There was a desire, especially among women participants, for more spending on education, health and other areas that would fix the “root causes” of systemic problems.
“I feel like it’s kind of upside down the way that we invest the money… looking at what’s towards the bottom is like education and like the veterans and actually getting them the services that they need…If you actually got people educated… they could have their money saved up. They would actually be homeowners. You wouldn’t have the need for all these additional things.”– Mercy (36, Black & Hispanic, Moderate)
A balanced budget amendment requiring Congress to balance the budget every year has majority support all voting groups. Overall, 70% support a balanced budget amendment, with just 13% opposed. Democrats (67-16), Independents (70-11), and Republicans (74-11), Blacks (66-14), Hispanics (62-18), and Whites (73-12) all support a balanced budget amendment.
Support for balancing the budget is driven by a belief that it will force Congress to set priorities, solve the root causes of problems, and that it is something that every family and business must do, therefore Congress should do so as well.

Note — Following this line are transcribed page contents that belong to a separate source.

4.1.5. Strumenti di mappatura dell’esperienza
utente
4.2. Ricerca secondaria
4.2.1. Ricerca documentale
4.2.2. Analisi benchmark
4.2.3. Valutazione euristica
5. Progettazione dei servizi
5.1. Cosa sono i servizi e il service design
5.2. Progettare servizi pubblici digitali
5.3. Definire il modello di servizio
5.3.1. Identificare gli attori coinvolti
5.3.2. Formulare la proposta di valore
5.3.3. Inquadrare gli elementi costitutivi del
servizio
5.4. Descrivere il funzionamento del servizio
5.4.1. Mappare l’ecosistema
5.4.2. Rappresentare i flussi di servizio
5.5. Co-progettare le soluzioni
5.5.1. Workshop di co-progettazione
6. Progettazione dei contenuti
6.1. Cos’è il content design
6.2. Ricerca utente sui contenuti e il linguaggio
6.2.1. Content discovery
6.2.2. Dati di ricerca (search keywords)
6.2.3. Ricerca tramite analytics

As one participant said, “I think its important to know where money’s going…I mean, it’s important to run a household. It’s important to run a state, a country, all of it.” – Samantha (29, White, Moderate)

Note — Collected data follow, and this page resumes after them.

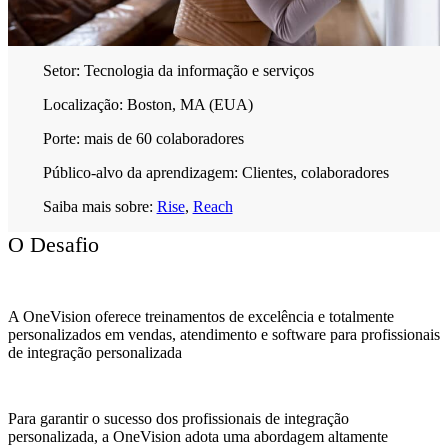
Setor:
Tecnologia da informação e serviços
Localização:
Boston, MA (EUA)
Porte:
mais de 60 colaboradores
Público-alvo da aprendizagem:
Clientes, colaboradores
Saiba mais sobre:
Rise
,
Reach
O Desafio
A OneVision oferece treinamentos de excelência e totalmente
personalizados em vendas, atendimento e software para profissionais
de integração personalizada
Para garantir o sucesso dos profissionais de integração
personalizada, a OneVision adota uma abordagem altamente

Concerns about balancing the budget are driven by fear that Congress could not come together to get it done and would not be able to respond to emergencies. “If we were limited in what we could do to respond to an emergency, then… would certainly take us down in the world because we wouldn’t have the ability to do what has to happen…which we seem to take as our responsibility.” Patrik (73, White, Somewhat Liberal)
However, there is high skepticism that Congress can and will pass a balanced budget. Views are driven by partisan perception of the current Congress among Republicans and Democrats. Sixty-Five % of Republicans do not believe Congress is capable of passing a balanced budget, compared to just 34% of Democrats. Seventy-two % of Republicans are pessimistic that Congress will pass a balanced budget compared to 40% of Democrats.
Independents’ perception of the likelihood of passing a balanced budget are similar to that of Republicans (54% not capable and 62% pessimistic). Our focus groups with swing voters suggest that skepticism is driven by frustration with the highly partisan nature of Congress. “I don’t trust, I don’t trust the government at all. I don’t trust people doing the right thing.” – Ricco (29, Black, Somewhat Conservative)
Voters see the 1990s balanced budgets and economic model as a way forward, but not a total solution. Democrats and Blacks were the most likely to say knowing Congress balanced the budget for four straight years in the 1990s would make them more likely to believe getting to a balanced budget is possible (65% and 67%, respectively), but a majority of all groups except Independents (49%) said they were more likely to believe it was possible.
Strong Democratic support suggests the memory of Clinton gives a 90s economic model bipartisan appeal, but there is a belief among all groups that balancing the budget now would be much harder than in the 90s because of more partisanship and emergencies such as the pandemic and wars.
“Yeah, I think that is the way to do it because if you don’t grow the economy, you don’t grow the jobs, and then you don’t grow wages…Is it the total solution? No, but I think it’s a good [start].” Doug (54, White, Moderate)
“I believe there’s far more extenuating circumstances than there were. That was strictly during the Clinton administration and there wasn’t an ongoing military conflict and there certainly wasn’t a pandemic.” – Scott (55, White, Moderate)
We will continue to explore voter attitudes about the way the government spends money and the need to return to a balanced budget in the coming months.